A group of Canadian banks and pension funds extended its C$3.73 billion ($3.78 billion) offer to buy TMX Group Inc. to May 31, its seventh extension as it pursues regulatory approval to buy the Toronto Stock Exchange owner.
Maple Group Acquisition Corp., whose 13 members include Toronto-Dominion Bank, Caisse de Depot et Placement du Quebec and Manulife Financial Corp., also renegotiated an agreement with TMX that extended the date to close the deal to July 31, the company said in a statement.
Maple agreed to buy bank-owned exchange operator Alpha Group for C$175 million and the Canadian Depository for Securities Ltd. clearinghouse for C$167.5 million, as part of its plan.
TMX shares rose 40 cents to C$45.10 at 4 p.m. trading in Toronto.
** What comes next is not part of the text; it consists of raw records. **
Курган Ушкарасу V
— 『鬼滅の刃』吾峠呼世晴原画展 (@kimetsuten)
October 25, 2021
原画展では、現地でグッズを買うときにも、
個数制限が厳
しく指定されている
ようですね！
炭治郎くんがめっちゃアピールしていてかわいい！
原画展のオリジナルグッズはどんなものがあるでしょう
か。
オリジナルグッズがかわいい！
The shares are about 9.8 percent below Maple’s C$50-a-share offer.
Maple has been seeking approvals from provincial regulators and Canada’s Competition Bureau to push ahead with its offer to buy TMX shares from investors. The Competition Bureau said April 27 its concerns on the deal may be “substantially mitigated” with rules from Ontario’s securities regulator governing operations of the combined company.
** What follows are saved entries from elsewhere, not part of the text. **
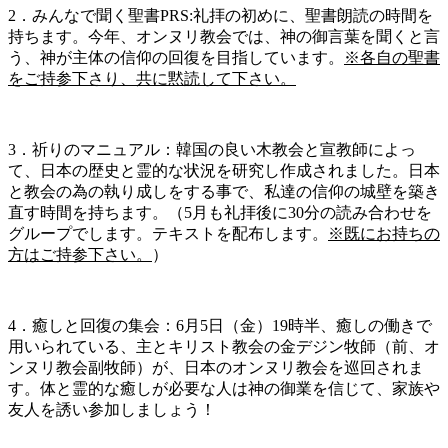
2．みんなで聞く聖書PRS:礼拝の初めに、聖書朗読の時間を
持ちます。今年、オンヌリ教会では、神の御言葉を聞くと言
う、神が主体の信仰の回復を目指しています。
※各自の聖書
をご持参下さり、共に黙読して下さい。
3．祈りのマニュアル：韓国の良い木教会と宣教師によっ
て、日本の歴史と霊的な状況を研究し作成されました。日本
と教会の為の執り成しをする事で、私達の信仰の城壁を築き
直す時間を持ちます。（5月も礼拝後に30分の読み合わせを
グループでします。テキストを配布します。
※既にお持ちの
方はご持参下さい。
）
4．癒しと回復の集会：6月5日（金）19時半、癒しの働きで
用いられている、主とキリスト教会の金デジン牧師（前、オ
ンヌリ教会副牧師）が、日本のオンヌリ教会を巡回されま
す。体と霊的な癒しが必要な人は神の御業を信じて、家族や
友人を誘い参加しましょう！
Maple, which first proposed to buy Toronto-based TMX in May, proposes to acquire between 70 percent and 80 percent of TMX shares in a tender offer. The group ultimately intends to buy 100 percent of TMX and integrate it with the CDS and Alpha, which competes TMX. Lazard Ltd. was the adviser to the Alpha and CDS transactions.
TMX shares had its biggest surge April 27 in 11 months after the statement from the Competition Bureau, which five months earlier said it had “serious concerns” about Maple’s plan in connection with equities trading and clearing settlement.
The Ontario Securities Commission will publish draft terms and conditions for a 30-day public comment period before making a final decision, Maple said. Quebec’s financial markets authority said March 15 that it intends to approve the proposed takeover. TMX also operates the Montreal-based derivatives market.